What the task asks
Set down again exactly the lines of the listing below that fall between the line holding "slăvit în toate" and the line holding "l. Versandkosten", inclusive.

Listed records

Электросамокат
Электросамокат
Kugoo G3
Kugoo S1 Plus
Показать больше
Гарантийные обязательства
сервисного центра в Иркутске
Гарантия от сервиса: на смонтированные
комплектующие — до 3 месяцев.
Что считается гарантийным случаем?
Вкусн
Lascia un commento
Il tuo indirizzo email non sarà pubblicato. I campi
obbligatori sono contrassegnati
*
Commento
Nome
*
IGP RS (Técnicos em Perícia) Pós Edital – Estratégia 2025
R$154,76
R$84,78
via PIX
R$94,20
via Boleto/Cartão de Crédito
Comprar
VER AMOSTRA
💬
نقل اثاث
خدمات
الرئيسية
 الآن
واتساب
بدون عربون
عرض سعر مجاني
---
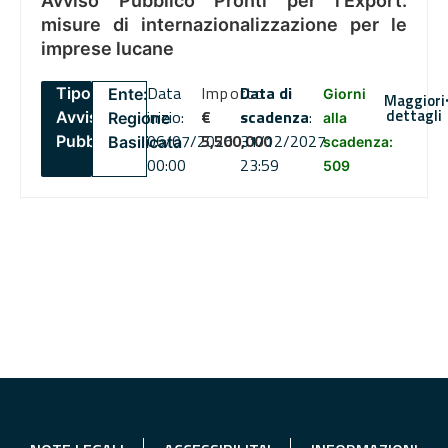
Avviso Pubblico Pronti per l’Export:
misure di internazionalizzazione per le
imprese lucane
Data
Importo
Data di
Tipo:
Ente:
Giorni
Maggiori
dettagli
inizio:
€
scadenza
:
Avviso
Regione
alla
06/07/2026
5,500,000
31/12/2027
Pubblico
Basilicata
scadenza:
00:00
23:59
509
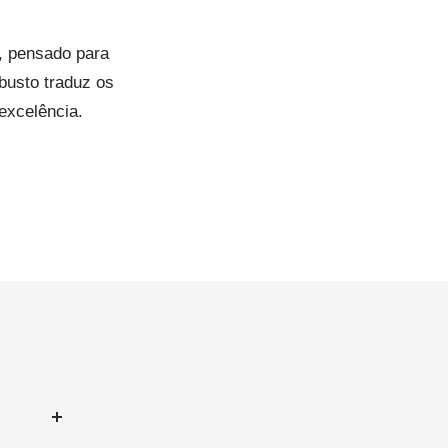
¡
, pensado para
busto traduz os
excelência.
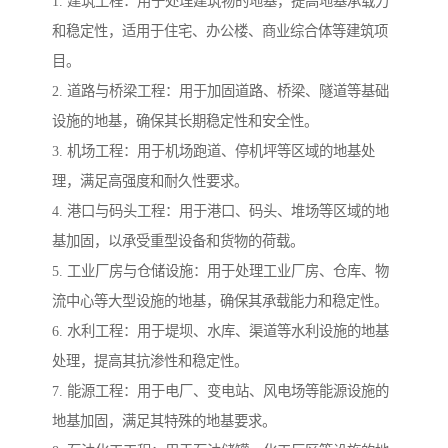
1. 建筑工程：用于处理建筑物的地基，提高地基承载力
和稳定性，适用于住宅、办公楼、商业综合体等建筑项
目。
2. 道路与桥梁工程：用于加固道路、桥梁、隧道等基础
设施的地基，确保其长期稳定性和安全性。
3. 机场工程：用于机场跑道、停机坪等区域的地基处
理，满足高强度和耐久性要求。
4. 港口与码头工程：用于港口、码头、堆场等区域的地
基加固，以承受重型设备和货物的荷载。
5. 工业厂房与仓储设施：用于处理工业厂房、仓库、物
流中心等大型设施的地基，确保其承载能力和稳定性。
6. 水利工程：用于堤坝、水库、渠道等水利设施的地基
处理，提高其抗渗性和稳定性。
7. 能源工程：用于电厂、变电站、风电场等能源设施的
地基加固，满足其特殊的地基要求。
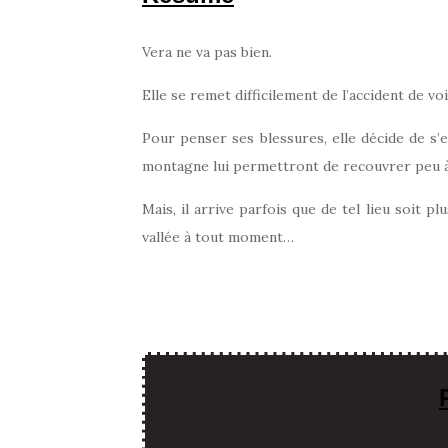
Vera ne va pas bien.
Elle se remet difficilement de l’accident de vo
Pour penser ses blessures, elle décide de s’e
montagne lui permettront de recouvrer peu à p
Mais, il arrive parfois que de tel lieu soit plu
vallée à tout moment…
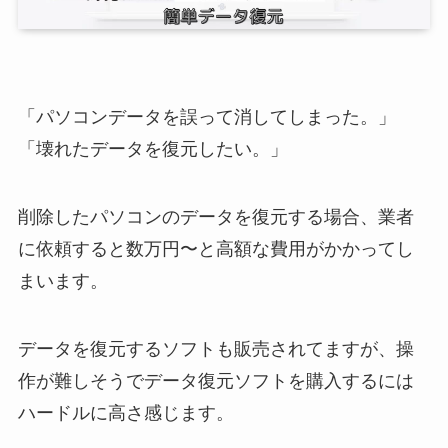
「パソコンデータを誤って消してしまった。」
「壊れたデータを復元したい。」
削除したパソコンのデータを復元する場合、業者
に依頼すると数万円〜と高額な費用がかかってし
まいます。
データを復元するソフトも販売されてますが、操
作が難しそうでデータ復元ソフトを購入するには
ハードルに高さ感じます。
==
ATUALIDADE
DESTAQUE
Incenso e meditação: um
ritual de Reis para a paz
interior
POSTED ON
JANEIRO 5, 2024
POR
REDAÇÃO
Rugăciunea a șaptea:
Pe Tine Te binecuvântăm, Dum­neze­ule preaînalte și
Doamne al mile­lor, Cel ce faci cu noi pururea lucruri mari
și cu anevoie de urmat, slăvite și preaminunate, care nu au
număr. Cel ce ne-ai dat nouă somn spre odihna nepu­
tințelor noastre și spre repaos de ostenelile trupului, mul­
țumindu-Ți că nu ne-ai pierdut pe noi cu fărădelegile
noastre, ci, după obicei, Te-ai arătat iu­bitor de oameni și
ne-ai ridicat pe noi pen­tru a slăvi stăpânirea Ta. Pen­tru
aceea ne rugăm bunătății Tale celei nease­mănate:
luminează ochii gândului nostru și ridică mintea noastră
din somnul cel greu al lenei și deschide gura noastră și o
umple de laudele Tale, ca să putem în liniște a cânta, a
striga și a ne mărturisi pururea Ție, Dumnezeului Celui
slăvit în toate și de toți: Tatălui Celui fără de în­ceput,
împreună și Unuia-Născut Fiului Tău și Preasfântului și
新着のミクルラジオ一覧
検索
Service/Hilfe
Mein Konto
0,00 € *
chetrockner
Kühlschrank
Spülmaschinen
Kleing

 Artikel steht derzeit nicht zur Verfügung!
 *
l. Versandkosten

Task response
slăvit în toate și de toți: Tatălui Celui fără de în­ceput,
împreună și Unuia-Născut Fiului Tău și Preasfântului și
新着のミクルラジオ一覧
検索
Service/Hilfe
Mein Konto
0,00 € *
chetrockner
Kühlschrank
Spülmaschinen
Kleing

 Artikel steht derzeit nicht zur Verfügung!
 *
l. Versandkosten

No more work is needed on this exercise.